O segundo país implicado até a medula neste sistema de espionagem é justamente a Inglaterra. O Pacto UKUSA não era exatamente ficção. As nações, com seus segredos de Estado, manifestam indignação. Ora, espionagem existe de que existe guerra. Está na Bíblia. Remember Raabe. Em Josué, lemos:

“De Sitim Josué, filho de Num, enviou secretamente dois homens como espias, dizendo-lhes: Ide reconhecer a terra, particularmente a Jericó. Foram pois, e entraram na casa duma prostituta, que se chamava Raabe, e pousaram ali.

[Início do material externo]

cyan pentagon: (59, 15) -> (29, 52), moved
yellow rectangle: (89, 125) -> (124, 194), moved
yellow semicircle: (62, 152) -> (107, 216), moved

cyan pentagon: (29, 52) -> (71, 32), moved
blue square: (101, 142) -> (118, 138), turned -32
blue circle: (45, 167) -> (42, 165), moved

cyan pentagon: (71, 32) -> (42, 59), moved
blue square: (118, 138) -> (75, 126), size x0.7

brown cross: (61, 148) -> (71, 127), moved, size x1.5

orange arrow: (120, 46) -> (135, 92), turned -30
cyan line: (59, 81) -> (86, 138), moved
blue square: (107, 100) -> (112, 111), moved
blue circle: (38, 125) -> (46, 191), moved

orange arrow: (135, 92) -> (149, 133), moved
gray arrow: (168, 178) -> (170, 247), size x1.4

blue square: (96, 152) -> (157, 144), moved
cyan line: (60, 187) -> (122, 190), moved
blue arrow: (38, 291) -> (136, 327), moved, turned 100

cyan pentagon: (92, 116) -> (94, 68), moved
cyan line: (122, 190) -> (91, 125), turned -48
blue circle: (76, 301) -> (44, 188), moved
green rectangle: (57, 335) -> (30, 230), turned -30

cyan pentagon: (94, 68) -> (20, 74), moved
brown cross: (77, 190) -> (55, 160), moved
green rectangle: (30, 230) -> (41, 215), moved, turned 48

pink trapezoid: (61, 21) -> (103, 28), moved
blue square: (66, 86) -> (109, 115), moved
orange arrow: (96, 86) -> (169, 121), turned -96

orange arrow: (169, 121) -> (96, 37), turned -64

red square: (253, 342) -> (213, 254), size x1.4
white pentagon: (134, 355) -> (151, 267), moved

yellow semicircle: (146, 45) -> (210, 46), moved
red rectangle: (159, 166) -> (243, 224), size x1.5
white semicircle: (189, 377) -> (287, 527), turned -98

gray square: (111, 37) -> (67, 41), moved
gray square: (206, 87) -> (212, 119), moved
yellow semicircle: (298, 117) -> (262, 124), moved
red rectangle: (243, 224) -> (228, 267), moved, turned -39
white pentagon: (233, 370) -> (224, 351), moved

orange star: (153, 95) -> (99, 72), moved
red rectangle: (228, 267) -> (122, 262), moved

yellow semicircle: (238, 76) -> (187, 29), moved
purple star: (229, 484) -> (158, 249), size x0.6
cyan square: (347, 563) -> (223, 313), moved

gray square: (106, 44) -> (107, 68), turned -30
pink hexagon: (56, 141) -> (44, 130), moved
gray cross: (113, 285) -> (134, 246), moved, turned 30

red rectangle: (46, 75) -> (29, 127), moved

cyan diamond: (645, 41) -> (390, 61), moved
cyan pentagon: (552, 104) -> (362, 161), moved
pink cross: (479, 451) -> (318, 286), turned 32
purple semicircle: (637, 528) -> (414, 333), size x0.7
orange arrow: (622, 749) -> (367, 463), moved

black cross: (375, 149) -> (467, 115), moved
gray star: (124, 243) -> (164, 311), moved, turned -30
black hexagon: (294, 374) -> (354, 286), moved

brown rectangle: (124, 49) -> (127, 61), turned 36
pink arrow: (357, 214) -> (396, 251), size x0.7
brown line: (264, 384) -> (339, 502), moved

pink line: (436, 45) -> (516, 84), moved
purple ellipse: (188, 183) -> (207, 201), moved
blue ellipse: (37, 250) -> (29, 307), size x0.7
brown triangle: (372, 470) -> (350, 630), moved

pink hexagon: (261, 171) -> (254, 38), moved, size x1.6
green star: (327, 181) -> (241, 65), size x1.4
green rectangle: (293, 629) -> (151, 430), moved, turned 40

”Então deu-se notícia ao rei de Jericó, dizendo: Eis que esta noite vieram aqui uns homens dos filhos de Israel, para espiar a terra. Pelo que o rei de Jericó mandou dizer a Raabe: Faze sair os homens que vieram a ti e entraram na tua casa, porque vieram espiar toda a terra. Mas aquela mulher, tomando os dois homens, os escondeu, e disse: é verdade que os homens vieram a mim, porém eu não sabia donde eram; e aconteceu que, havendo-se de fechar a porta, sendo já escuro, aqueles homens saíram. Não sei para onde foram”.

A intriga prossegue por mais versículos. Há mais episódios de espionagem no Velho Testamento. Moisés foi orientado por Deus a enviar doze agentes para espionar seus inimigos em Canaã, a terra prometida dos judeus. Quer dizer, nada de novo sob o sol. Se nossa época torna mais eficaz à espionagem graças à rede de computadores, isso é uma decorrência natural de nossa época, ora bolas.

Que os Estados sintam-se prejudicados pela descoberta de seus segredos, entende-se. Mas não vejo nenhuma razão para que o cidadão comum se indigne – como estão se indignando – com esta espionagem. Vai na chuva quem quer se molhar. Se você joga informações a seu respeito numa rede que é pública, não tem razão alguma para queixar-se.

De minha parte, me sinto muito honrado em ser espionado. Espero que saibam de cabo a rabo tudo o que escrevo. Pois para isso escrevo, para ser lido.

No entanto, ao que tudo indica, meus dados são solenemente ignorados pelas redes mundiais de vigilância. Se nem o Facebook, que freqüento diariamente, consegue anunciar-me algo que me interesse, duvido que Obama ou outras potestades saibam algo de minha vidinha.

Infelizmente. Enquanto há uma grita geral por privacidade, remo contra a maré: por favor, espionem-me até o mais íntimo de mim mesmo. Minha cândida alminha, penhorada, agradece.